Si l’enquête était effectivement lancée, les magistrats se heurteraient à l’immunité coutumière accordée aux chefs d’Etats en exercice, mais leurs proches n’en bénéficient pas et peuvent donc en théorie être arrêtés, sauf immunité diplomatique.
La ministre de la Justice Rachida Dati a refusé de prendre position sur le sujet mercredi. “Je ne suis pas partie à l’affaire, je m’exprime en tant que garde des Sceaux. (…) Même s’il est sous l’autorité du procureur général et du garde des Sceaux, il y aussi une opportunité (dans la démarche du parquet-NDLR). Je ne vais pas prendre une position”, a-t-elle dit.
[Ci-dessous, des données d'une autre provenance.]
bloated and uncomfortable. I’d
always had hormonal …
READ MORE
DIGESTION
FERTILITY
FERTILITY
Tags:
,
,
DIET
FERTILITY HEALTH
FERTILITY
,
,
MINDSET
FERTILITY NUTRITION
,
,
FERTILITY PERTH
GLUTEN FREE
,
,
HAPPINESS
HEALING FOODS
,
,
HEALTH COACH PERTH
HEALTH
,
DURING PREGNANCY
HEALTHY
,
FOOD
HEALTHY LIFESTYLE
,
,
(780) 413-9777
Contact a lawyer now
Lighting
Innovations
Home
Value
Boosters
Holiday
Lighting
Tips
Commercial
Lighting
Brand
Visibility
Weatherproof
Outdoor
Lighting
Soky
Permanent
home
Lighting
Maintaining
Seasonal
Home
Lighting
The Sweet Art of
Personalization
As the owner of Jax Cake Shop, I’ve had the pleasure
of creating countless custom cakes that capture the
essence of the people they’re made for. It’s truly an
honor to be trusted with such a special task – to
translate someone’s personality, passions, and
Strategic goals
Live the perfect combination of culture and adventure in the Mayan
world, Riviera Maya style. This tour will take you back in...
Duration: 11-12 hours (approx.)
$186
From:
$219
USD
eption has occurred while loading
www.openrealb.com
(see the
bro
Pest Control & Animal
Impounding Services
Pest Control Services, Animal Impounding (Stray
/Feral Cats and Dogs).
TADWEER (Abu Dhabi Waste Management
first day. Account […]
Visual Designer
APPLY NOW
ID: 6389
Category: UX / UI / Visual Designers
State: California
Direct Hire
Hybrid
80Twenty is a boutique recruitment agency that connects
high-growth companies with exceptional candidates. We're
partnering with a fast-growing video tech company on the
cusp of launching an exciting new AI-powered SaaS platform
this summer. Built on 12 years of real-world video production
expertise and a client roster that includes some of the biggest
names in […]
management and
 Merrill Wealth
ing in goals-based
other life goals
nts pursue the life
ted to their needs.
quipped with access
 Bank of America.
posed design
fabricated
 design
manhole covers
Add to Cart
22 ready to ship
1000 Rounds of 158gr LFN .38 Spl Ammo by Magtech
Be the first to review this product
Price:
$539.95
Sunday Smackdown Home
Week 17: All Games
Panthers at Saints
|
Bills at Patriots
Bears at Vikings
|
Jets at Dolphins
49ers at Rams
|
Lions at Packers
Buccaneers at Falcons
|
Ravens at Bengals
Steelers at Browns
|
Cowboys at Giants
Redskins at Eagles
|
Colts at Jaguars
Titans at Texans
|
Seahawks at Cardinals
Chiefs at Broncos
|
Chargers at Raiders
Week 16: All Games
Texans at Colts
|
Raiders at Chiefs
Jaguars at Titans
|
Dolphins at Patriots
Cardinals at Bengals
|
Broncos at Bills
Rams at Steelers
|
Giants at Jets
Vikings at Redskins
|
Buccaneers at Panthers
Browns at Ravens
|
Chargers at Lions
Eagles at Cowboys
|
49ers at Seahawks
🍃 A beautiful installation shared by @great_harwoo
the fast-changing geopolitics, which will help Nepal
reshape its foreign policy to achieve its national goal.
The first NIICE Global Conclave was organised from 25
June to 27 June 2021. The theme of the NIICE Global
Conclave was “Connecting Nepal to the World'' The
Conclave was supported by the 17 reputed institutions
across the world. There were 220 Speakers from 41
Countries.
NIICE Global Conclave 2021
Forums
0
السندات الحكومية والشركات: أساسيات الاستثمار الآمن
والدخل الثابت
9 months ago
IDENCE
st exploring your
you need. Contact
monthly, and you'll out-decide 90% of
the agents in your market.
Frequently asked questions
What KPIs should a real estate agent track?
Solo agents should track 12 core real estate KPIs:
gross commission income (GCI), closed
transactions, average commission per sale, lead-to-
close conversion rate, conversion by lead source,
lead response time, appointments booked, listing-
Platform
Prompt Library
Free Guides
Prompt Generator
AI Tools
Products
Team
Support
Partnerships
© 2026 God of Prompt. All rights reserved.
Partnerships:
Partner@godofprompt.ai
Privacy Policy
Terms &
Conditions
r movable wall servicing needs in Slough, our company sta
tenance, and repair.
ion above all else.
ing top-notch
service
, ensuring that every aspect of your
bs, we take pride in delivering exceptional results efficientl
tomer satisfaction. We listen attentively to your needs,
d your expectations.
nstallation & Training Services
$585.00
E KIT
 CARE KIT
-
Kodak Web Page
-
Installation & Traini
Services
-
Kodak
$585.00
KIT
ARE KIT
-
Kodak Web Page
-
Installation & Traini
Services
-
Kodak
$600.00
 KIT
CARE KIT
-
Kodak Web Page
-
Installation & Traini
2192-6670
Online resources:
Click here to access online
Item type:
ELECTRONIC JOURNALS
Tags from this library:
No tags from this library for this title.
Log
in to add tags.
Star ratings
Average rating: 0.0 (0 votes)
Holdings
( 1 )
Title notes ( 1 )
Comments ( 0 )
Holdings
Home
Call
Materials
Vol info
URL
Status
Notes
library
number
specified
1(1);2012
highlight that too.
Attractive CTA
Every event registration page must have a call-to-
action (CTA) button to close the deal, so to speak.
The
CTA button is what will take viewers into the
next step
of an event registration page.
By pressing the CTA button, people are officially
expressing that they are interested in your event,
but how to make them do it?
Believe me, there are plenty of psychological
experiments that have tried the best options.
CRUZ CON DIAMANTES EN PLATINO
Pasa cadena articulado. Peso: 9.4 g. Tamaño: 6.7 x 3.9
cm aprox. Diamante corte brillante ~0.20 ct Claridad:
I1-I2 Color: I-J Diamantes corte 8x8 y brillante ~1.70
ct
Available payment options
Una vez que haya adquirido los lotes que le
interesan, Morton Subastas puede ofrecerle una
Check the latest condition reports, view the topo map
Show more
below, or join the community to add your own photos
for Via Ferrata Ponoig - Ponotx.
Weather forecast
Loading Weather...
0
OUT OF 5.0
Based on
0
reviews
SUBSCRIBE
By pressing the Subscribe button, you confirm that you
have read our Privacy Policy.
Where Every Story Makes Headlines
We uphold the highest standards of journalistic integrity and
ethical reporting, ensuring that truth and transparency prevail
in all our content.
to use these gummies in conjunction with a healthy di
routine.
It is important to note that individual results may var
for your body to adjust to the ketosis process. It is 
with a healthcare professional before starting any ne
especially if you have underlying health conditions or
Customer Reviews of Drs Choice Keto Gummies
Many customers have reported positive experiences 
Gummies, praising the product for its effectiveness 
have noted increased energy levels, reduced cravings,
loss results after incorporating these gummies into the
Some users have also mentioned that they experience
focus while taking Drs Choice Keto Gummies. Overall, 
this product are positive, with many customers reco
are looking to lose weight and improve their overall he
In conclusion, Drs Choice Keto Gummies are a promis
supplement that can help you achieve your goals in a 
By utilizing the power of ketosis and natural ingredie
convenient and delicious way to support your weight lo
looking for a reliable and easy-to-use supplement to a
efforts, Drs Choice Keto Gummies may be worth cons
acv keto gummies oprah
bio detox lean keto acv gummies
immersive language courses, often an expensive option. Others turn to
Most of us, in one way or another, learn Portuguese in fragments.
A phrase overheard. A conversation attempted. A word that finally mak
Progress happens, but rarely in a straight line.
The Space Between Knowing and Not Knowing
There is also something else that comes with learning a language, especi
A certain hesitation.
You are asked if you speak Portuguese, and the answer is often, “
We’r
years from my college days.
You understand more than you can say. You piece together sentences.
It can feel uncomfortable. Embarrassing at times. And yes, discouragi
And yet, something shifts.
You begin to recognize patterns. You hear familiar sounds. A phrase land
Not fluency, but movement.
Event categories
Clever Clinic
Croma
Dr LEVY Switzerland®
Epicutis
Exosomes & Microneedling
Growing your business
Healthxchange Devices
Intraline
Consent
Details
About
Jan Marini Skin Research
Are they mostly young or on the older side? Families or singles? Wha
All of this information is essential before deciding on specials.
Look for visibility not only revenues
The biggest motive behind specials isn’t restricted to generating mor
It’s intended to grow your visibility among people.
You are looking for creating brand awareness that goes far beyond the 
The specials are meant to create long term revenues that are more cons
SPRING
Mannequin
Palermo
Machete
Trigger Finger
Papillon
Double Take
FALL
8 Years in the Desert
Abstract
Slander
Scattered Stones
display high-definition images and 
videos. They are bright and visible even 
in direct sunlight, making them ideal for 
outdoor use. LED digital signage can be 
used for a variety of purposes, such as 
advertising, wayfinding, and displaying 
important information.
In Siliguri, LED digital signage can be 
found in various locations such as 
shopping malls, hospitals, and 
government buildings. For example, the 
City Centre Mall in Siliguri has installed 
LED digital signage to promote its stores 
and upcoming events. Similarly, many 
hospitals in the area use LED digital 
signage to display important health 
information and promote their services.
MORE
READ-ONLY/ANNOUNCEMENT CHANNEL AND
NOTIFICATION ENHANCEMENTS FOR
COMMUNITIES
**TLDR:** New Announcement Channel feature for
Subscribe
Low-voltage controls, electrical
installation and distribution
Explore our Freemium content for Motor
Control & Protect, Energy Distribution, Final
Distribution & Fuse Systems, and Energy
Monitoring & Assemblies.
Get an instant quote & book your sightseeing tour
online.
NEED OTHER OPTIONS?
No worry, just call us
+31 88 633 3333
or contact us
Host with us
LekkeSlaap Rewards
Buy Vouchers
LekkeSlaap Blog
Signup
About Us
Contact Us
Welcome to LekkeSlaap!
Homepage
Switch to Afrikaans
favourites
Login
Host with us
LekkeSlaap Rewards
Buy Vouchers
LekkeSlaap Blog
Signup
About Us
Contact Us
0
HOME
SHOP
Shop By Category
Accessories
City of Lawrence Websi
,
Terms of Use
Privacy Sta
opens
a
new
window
Le “trésor” au cœur de cette bataille juridique est composé de logements fastueux, de voitures de luxe et de centaines de comptes bancaires appartenant aux trois présidents africains dans la ligne de mire de la justice française. L’épouse d’Omar Bongo, fille de Denis Sassou-Nguesso, a par exemple acheté un hôtel particulier près des Champs-Elysées pour 18,8 millions d’euros. Teodoro Obiang, et ses proches, ont eux acheté des limousines pour plus de 4 millions d’euros à Paris.